Thanks I'll try that next time.


----------



## Fixxxer (Nov 15, 2002)

*Re: Valve Cover Oil Leak? (70 miles)*

All I did with mine is use a socket and a small punch to knock the metal inserts out of the rubber gasket. Installed and torqued everything down. Hasn't leaked yet. Saved the cost of new studs.


----------



## 70 miles (May 28, 2008)

*Re: Valve Cover Oil Leak? (Fixxxer)*

Not sure what you mean by using a socket and punch. Isn't the gasket a 1 piece metal design with rubber encasing it? I tried also to drill out the hole to enlarge it so I can lay it flat...that didn't work. Still have the cork on for now, but next spring would like to go back to the rubber since I still have the new studs.


----------



## chickenfriend (Jan 31, 2005)

*Re: Valve Cover Oil Leak? (70 miles)*

You can grind the shoulders off your old studs in a pinch.
It is a very good idea to locktight your studs in the head so they don't turn out everytime you take the cover off.
The rubber valve cover is an improvement over the cork as far as reducing leakage, but they will still leak a little. The rubber is reuseable, too. Big plus there.
I think part of the problem is a little too much flex in the steel covers.
Replace your oil pan gasket with rubber while you are at it.


----------



## ABA Scirocco (May 30, 2001)

*Re: Valve Cover Oil Leak? (chickenfriend)*

VW's are well known for leaky valve covers, the leaking problem isn't so much a problem with the gasket as such, rather it's a problem with the valve cover itself. The steel valve covers distort very easily especially around the bolt holes. For me, every time I remove a valve cover it's standard procedure to spend a couple minutes with a hammer and dolly making sure the gasket surfaces are flat before reinstalling the cover, that goes a long way towards eliminating leaks, which ever gasket you use.


----------



## WaterWheels (Aug 14, 2005)

*Re: Valve Cover Oil Leak? (ABA Scirocco)*


_Quote, originally posted by *ABA Scirocco* »_VW's are well known for leaky valve covers, the leaking problem isn't so much a problem with the gasket as such, rather it's a problem with the valve cover itself. The steel valve covers distort very easily especially around the bolt holes.

We all know that opinions are like _ssholes, in that everybody has one and no doubt they have a right to one too. I am just curious as to how you come about saying that VW's are well known for valve cover leaks? As for the area around the holes in the cover distorting, that would be true if you were not using the two metal strips which are designed to stop this from happening and distribute the torque along the entire lenght of the cover. The cork gaskets came factory for many many years and didn't leak untill someone removed the cover and installed a new gasket, or re-used the old one http://****************.com/smile/emthdown.gif Their problem is how they are installed, with what care the person used to do it and if they used any sealant in the mating areas (where the rubber meets the cork), which the factory didn't and had no real problems.

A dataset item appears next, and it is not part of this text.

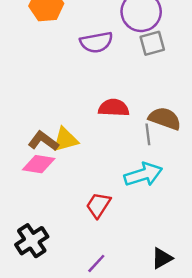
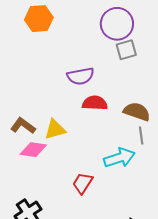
purple semicircle: (96, 42) -> (81, 76), moved
gray line: (148, 134) -> (141, 136), moved
brown L-shape: (43, 141) -> (23, 126), moved

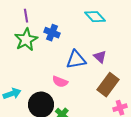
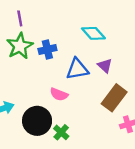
cyan diamond: (95, 17) -> (93, 33), moved
blue cross: (52, 33) -> (47, 49), moved, turned -35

The rubber is just much more simple and lasts for many cover removals and replacements, that alone saves money if you do the job a few times a year for some reason.
I've used both for many years and for the simple reasons stated above, I would spend the little bit extra and go rubber. VW if I recall stopped selling the cork gaskets a few years ago anyway and you would have to get some copy from a local parts store if you want that kind.


----------



## ABA Scirocco (May 30, 2001)

*Re: Valve Cover Oil Leak? (WaterWheels)*


_Quote, originally posted by *WaterWheels* »_I am just curious as to how you come about saying that VW's are well known for valve cover leaks? As for the area around the holes in the cover distorting, that would be true if you were not using the two metal strips which are designed to stop this from happening and distribute the torque along the entire lenght of the cover. 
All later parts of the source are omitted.